L'heure du courrier était passée, et je n'espérais plus avoir de lettre de toi, lorsque la bonne Marianne est accourue en me disant, allons madame, soyez contente, en voilà deux d'Espagne. Elle était aussi joyeuse de me les apporter, que moi de les recevoir ! Ta cousine Piet et Anaïs étaient ici, je leur ai lu le récit du combat du taureau, il nous a fait frémir tous. Je suis bien sûre que tu es revenu malade d'un spectacle qui révolte la nature. Il faut avoir un coeur de fer, ou n'en avoir pas, pour y prendre plaisir.


Je t'ai détaillé au plus juste, dans ma dernière lettre, la position affreuse de la famille Gravelle, elle s'est un peu améliorée comme je te l'ai dit par le placement du fils. Le médecin de sa soeur leur avait aussi annoncé qu'elle était hors de danger ; mais le mieux ne s'est pas soutenu, et de nouveaux accidents font encore naître de nouvelles inquiétudes. C'est là où il faut aller puiser des leçons de philosophie.


Nous avons reçu un mot de ton oncle. Il nous dit de lui donner des détails sur l'événement arrivé dans la ville où tu es actuellement. Nous ne devinons pas trop ce qu'il veut dire, à moins qu'il ne te croit encore à Madrid, écris lui si tu en as le temps.


La cherté du pain dans certains endroits (car ici nous payons le pain de 4 livres 1 livre 2 S, tandis qu'on le paie 1 livre 10 hors des barrières, et jusqu'à 14 la livre dans certains pays) et la disette absolue de cet aliment dans d'autres font éprouver une misère affreuse. On a bien des raisons de désirer et d'attendre avec impatience le moment de la récolte !


La cousine Piet voudrait bien être dans le cas de voir accomplir les voeux que tu formes pour elle, mais elle n'en est pas là encore. Sa santé, qui ne se fortifie pas, ne nous le fait pas désirer. Il paraît que le cabinet de son mari va très bien. Je croyais que le mariage lui donnerait de l'aplomb et de l'amabilité, mais il est toujours le même dans la société ne dansant plus, ne jouant ni aux petits, ni aux grands jeux, et montrant presque toujours un visage soucieux. Mr Baillot disait l'autre jour à son sujet, Mr Piet m'ôterait l'envie de me marier si je l'avais. Je commence à croire d'après plusieurs entretiens familiers que ce pauvre B. ne pense pas trop à Prudence. Comme il le dit, il n'est pas pressé de se mettre en ménage et comme les autres il voudra de la fortune. Que veux-tu, à la providence et à ton retour ! Mon dieu, s'il pouvait être prompt, comme nous serions tous heureux !

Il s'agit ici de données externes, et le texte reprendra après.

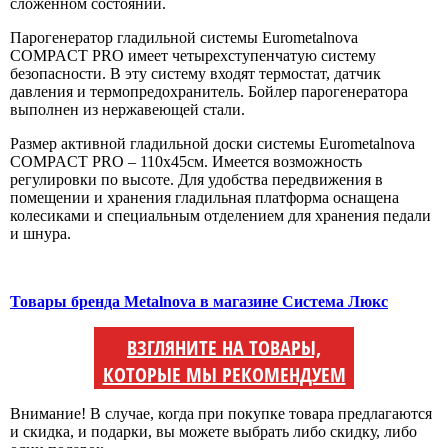
сложенном состоянии.
Парогенератор гладильной системы Eurometalnova
COMPACT PRO имеет четырехступенчатую систему
безопасности. В эту систему входят термостат, датчик
давления и термопредохранитель. Бойлер парогенератора
выполнен из нержавеющей стали.
Размер активной гладильной доски системы Eurometalnova
COMPACT PRO – 110х45см. Имеется возможность
регулировки по высоте. Для удобства передвижения в
помещении и хранения гладильная платформа оснащена
колесиками и специальным отделением для хранения педали
и шнура.
Товары бренда Metalnova в магазине Система Люкс
ВЗГЛЯНИТЕ НА ТОВАРЫ,
КОТОРЫЕ МЫ РЕКОМЕНДУЕМ
Внимание! В случае, когда при покупке товара предлагаются
и скидка, и подарки, вы можете выбрать либо скидку, либо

Quoique tu en dises, mon cher enfant, je suis fort contente de ma raison ; il me fallait une aussi grande occasion que celle de ton voyage pour me la faire apprécier ce qu'elle vaut. Compte donc sur elle comme je compte sur ta prudence, ton exactitude à nous écrire tant que tu le pourras et sois sûr que si mon coeur veut broncher qu'elle le dressera d'une bonne manière. En attendant, sois encore plus certain de ma tendresse pour toi que de mes belles promesses.

Ta bonne mère.


* GARDE−ROBE. s. f. La chambre destinée à renfermer les habits, le linge, et toutes les hardes de jour et de nuit, et où l'on fait aussi coucher un valet de chambre, ou une femme de chambre.

• On appelle chez le Roi, Grand-Maître de la Garde-robe, Un grand Officier qui a soin de tout ce qui regarde les habits et le linge du Roi, et qui a sous lui divers Officiers. Maître de la garde-robe. Officier de la garderobe. Valet de garde-robe.

Garde-robe, signifie aussi Le lieu où l'on met la chaise percée. La garde-robe de cet appartement est bien commode.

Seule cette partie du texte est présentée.